Punt gun - największa spluwa w historii

Zapomnijcie o Magnum. Przy pomocy tego "pistoletu" za jednym pociągnięciem spustu można było ustrzelić nawet 100 ptaków. Poznajcie jedną z najciekawszych broni w historii.

Potrzeba matką wynalazków. Nie inaczej było w przypadku tak zwanego punt gun. Myśliwi potrzebowali broni, która pozwoli im ustrzelić jak największą ilość zwierzyny (w tym konkretnym przypadku ptactwa wodnego) w jak najkrótszym czasie.

W XIX w. odkryto, że najlepsze rezultaty zagwarantuje wydłużenie lufy standardowej broni oraz zwiększenie jej średnicy aż do 5 centymetrów. W efekcie typowy punt gun mierzył aż 3 metry długości i ważył około 45 kilogramów. Ogromny rozmiar oznaczał oczywiście ogromną siłę odrzutu. Dlatego z broni tej strzelało się głównie z pokładu małych barek o płaskim dnie.

Reklama

Należało najpierw ustawić się łodzią w kierunku przelatującego stada ptaków - najlepiej w odległości około 20 metrów - i dopiero wtedy oddać strzał. Rzecz jasna broń, ze względu na swój ciężar, była cały czas zamontowana na pokładzie barki.

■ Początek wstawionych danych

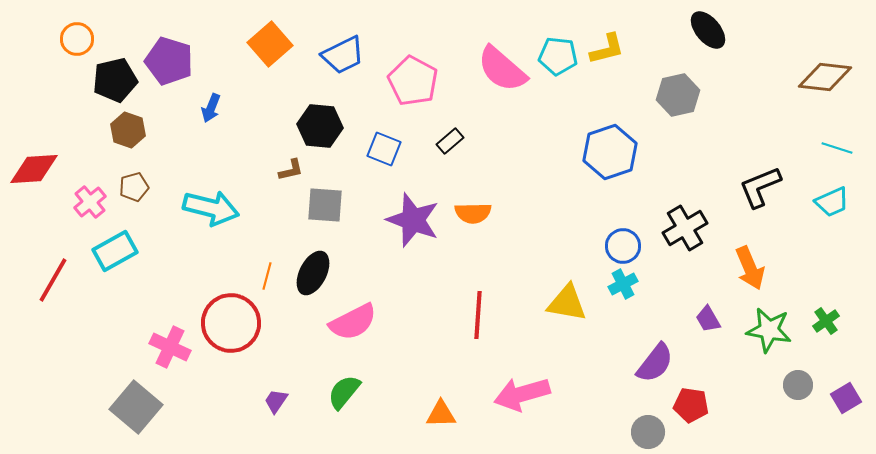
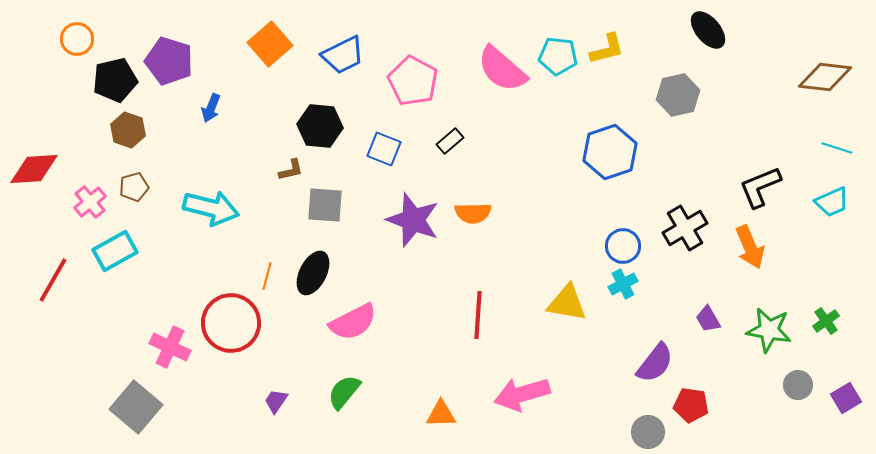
orange arrow at (750, 268): moved 21 px up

Ta specjalna broń nie była produkowana na masową skalę. Myśliwi chcący sprawić sobie takie "narzędzie pracy" musieli zamówić je u lokalnego rusznikarza.

Stąd też poszczególne zachowane egzemplarze tych potężnych fuzji są od siebie tak różne. Dla przykładu jeden z  punt gunów wykonanych przez niemieckiego specjalistę Augusta Herfurtha liczył "zaledwie" 160 centymetrów długości i ważył mniej niż 12 kilogramów.

Dało się z niego strzelać bez montowania na pokładzie łodzi. Wystarczyło tylko umieścić broń w odpowiednim stelażu...

Dzieło Herfurtha może wydawać się zabawką dla dzieci przy największym w historii punt gunie nazwanym "Irish Tom".

Ta legendarna wręcz broń "ściągnęła" z nieba aż 100 ptaków. To ze względu na to, że jedno pociągnięcie cyngla uwalniało z lufy prawie półtora kilograma śrutu! Nic dziwnego, że aby okiełznać taką siłę cała konstrukcja musiała ważyć aż 136 kilogramów. Jej właściciel musiał przebudować swoją barkę, aby w ogóle móc korzystać z usług "Toma".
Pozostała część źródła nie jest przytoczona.